Granted, the context and the effect of the language need to be taken into account. I don't think that using the word stupid is risking causing any real damage to people; I think the main problem is that it leads to defensiveness and death spirals. With a lot of audiences, I wouldn't use the word because I expect that it'd cause a death spiral and prevent people from thinking straight. But I don't anticipate anyone here falling into a death spiral because of it; I anticipate people seeing the word for what it is, and moving on. I'm not too confident in this approach though, so if you disagree with it, please explain your reasoning to me. My biggest worry is that by using a different word, it'd remove valuable/relevant information from the statement. So it seems to me that with an audience who would resist death spirals, the benefit of added information makes it worth using.

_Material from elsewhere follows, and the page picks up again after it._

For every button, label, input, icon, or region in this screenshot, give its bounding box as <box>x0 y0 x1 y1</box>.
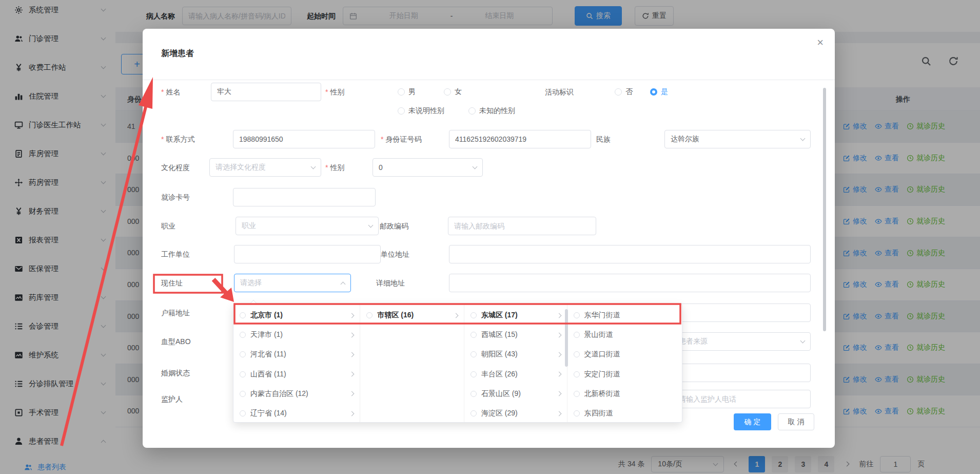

comment by [deleted] · 2015-09-26T06:31:52.673Z · score: 3 (3 votes) · LW · GW

(Not particularly rationalist here, but.] In my case, it was a series of unpleasant things over which I had no control. When we were about 6, our parents had to send my sister and I to live with grandparents (due to financial uncertainty.) We mostly liked it there, though gr.-p. often had loud quarrels (to this day I hate shouting most of all. It helped, when puberty ended, to argue calmly.) Yet I had a recurrent thought - what will happen when our grandparents die? And I was revolted with myself so much I flat out decided not to think it; but later, when we were shipped back to our parents and it became safe to think again, I returned to it. I know what a resolution to omit something in my head feels like.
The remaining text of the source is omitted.